SARATR-X: Towards Building A Foundation Model for SAR Target Recognition

Weijie Li (李玮杰), Wei Yang (杨威), Yuenan Hou (侯跃南), Li Liu (刘丽), Yongxiang Liu (刘永祥), and Xiang Li (黎湘)

📖 Introduction | ⚙️ Pre-training | 📊 Classification | 🎯 Detection | 📜 Statement

📖 Introduction

This is the official repository for the paper “SARATR-X: Towards Building A Foundation Model for SAR Target Recognition”. If you find our work useful, please give us a star 🌟 on GitHub and cite our paper using the BibTeX format at the end.

这里是论文 “SARATR-X: Towards Building A Foundation Model for SAR Target Recognition (SARATR-X：迈向SAR目标识别基础模型)” 的代码库。如果您觉得我们的工作有价值，请在 GitHub 上给我们一个星星 🌟，并按页面最后的 BibTeX 格式引用我们的论文。

You can contact us to obtain these datasets and weights by email: [email protected].

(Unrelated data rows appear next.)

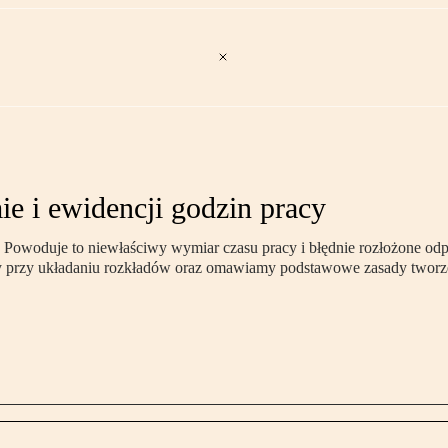
e i ewidencji godzin pracy
cy. Powoduje to niewłaściwy wymiar czasu pracy i błędnie rozłożone 
dy przy układaniu rozkładów oraz omawiamy podstawowe zasady tworze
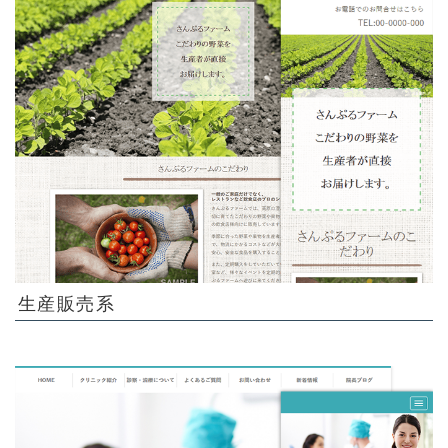
生産販売系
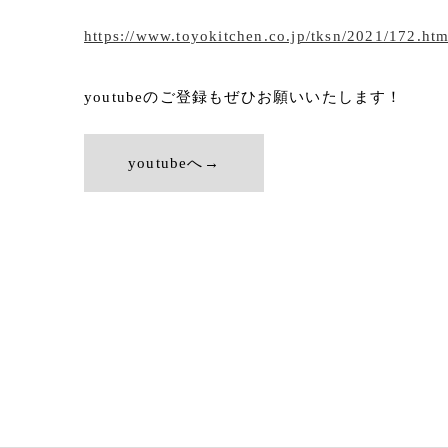
https://www.toyokitchen.co.jp/tksn/2021/172.htm
youtubeのご登録もぜひお願いいたします！
youtubeへ→
イベント
フード
ワイン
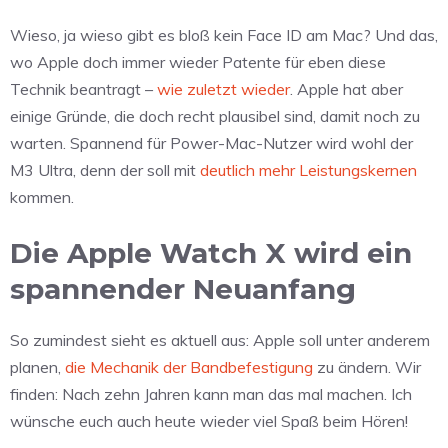
Wieso, ja wieso gibt es bloß kein Face ID am Mac? Und das,
wo Apple doch immer wieder Patente für eben diese
Technik beantragt –
wie zuletzt wieder
. Apple hat aber
einige Gründe, die doch recht plausibel sind, damit noch zu
warten. Spannend für Power-Mac-Nutzer wird wohl der
M3 Ultra, denn der soll mit
deutlich mehr Leistungskernen
kommen.
Die Apple Watch X wird ein
spannender Neuanfang
So zumindest sieht es aktuell aus: Apple soll unter anderem
planen,
die Mechanik der Bandbefestigung
zu ändern. Wir
finden: Nach zehn Jahren kann man das mal machen. Ich
wünsche euch auch heute wieder viel Spaß beim Hören!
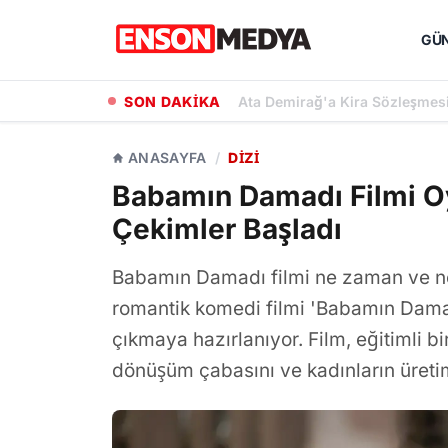
GÜ
SON DAKİKA
Sıla Türkoğlu'na Kerem Bürsin'
ANASAYFA
/
DIZI
Babamın Damadı Filmi Oy
Çekimler Başladı
Babamın Damadı filmi ne zaman ve n
romantik komedi filmi 'Babamın Damad
çıkmaya hazırlanıyor. Film, eğitimli b
dönüşüm çabasını ve kadınların üreti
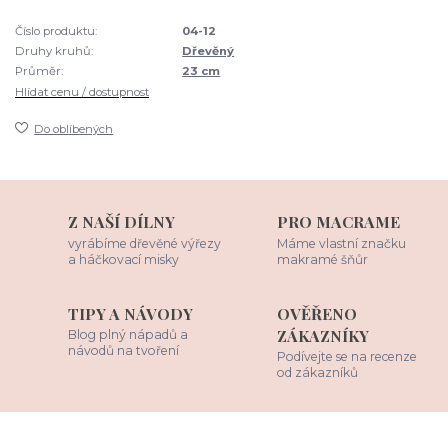
Číslo produktu:
04-12
Druhy kruhů:
Dřevěný
Průměr:
23 cm
Hlídat cenu / dostupnost
Do oblíbených
Z NAŠÍ DÍLNY
PRO MACRAME
vyrábíme dřevěné výřezy
Máme vlastní značku
a háčkovací misky
makramé šňůr
TIPY A NÁVODY
OVĚŘENO
ZÁKAZNÍKY
Blog plný nápadů a
návodů na tvoření
Podívejte se na recenze
od zákazníků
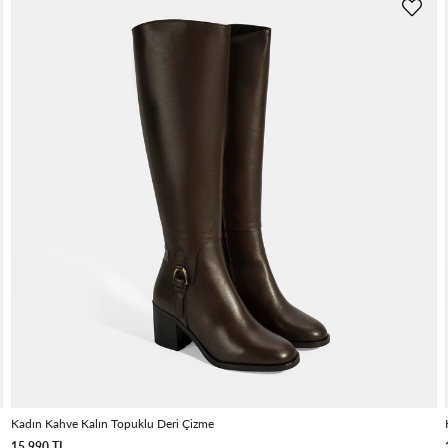
Kadın Kahve Kalın Topuklu Deri Çizme
15.990 TL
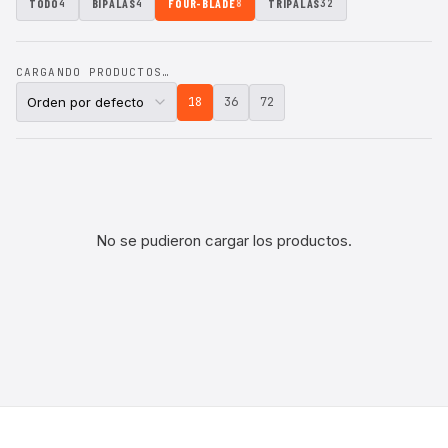
TODO
BIPALAS
FOUR-BLADE
TRIPALAS
4
4
8
32
CARGANDO PRODUCTOS…
18
36
72
No se pudieron cargar los productos.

可以通过发送邮件至 [email protected] 获取相关数据集和权重。

Abstract:
Despite the remarkable progress in synthetic aperture radar automatic target recognition (SAR ATR), recent efforts have concentrated on detecting and classifying a specific category, e.g., vehicles, ships, airplanes, or buildings. One of the fundamental limitations of the top‑performing SAR ATR methods is that the learning paradigm is supervised, task‑specific, limited‑category, closed‑world learning, which depends on massive amounts of accurately annotated samples that are expensively labeled by expert SAR analysts and have limited generalization capability and scalability. In this work, we make the first attempt towards building a foundation model for SAR ATR, termed SARATR‑X. SARATR‑X learns generalizable representations via self‑supervised learning (SSL) and provides a cornerstone for label‑efficient model adaptation to generic SAR target detection and classification tasks. Specifically, SARATR‑X is trained on 0.18 M unlabelled SAR target samples, which are curated by combining contemporary benchmarks and constitute the largest publicly available dataset to date. Considering the characteristics of SAR images, a backbone tailored for SAR ATR is carefully designed, and a two‑step SSL method endowed with multi‑scale gradient features was applied to ensure the feature diversity and model scalability of SARATR‑X. The capabilities of SARATR‑X are evaluated on classification under few‑shot and robustness settings and detection across various categories and scenes, achieving impressive performance – often competitive with or even superior to prior fully supervised, semi‑supervised, or self‑supervised algorithms.

摘要：
尽管合成孔径雷达自动目标识别（SAR ATR）取得了显著进展，但最近的工作主要集中在对特定类别（如车辆、船舶、飞机或建筑物）的检测和分类上。性能良好的 SAR ATR 方法的一个基本局限是，其学习范式是有监督的、特定任务的、有限类别的、封闭世界的学习，依赖于大量由 SAR 专家高成本标注的准确样本，泛化能力和可扩展性有限。在这项工作中，我们首次尝试为 SAR ATR 建立一个基础模型，称为 SARATR‑X。SARATR‑X 通过自监督学习（SSL）学习可泛化的表征，为标签高效模型适应通用 SAR 目标检测和分类任务提供了基石。具体来说，SARATR‑X 在 0.18 M 个未标记的 SAR 目标样本上进行预训练，这些样本结合了当代基准数据集，构成了迄今为止最大的公开可用预训练数据集。考虑到 SAR 图像的特点，我们精心设计了专用于 SAR ATR 的主干网络，并采用了具有多尺度梯度特征的两步 SSL 方法，以确保 SARATR‑X 的特征多样性和模型可扩展性。我们对 SARATR‑X 的能力进行了评估，包括少样本和鲁棒性设置下的分类以及跨类别、跨场景的检测，其性能令人印象深刻，通常可与之前的全监督、半监督或自监督算法相媲美，甚至更胜一筹。

⚙️ Pre-training

Our code is based on SAR‑JEPA and HiViT.

Requirements

Python 3
CUDA 11.1
PyTorch 1.8+ with CUDA support
timm 0.5.4
tensorboard

Step‑by‑step installation (new version for H800 / MM3.0 – not compatible with the current GitHub version in the paper; please see `saratrx_mmdet3.0.7z` in BaiduYun and Hugging Face)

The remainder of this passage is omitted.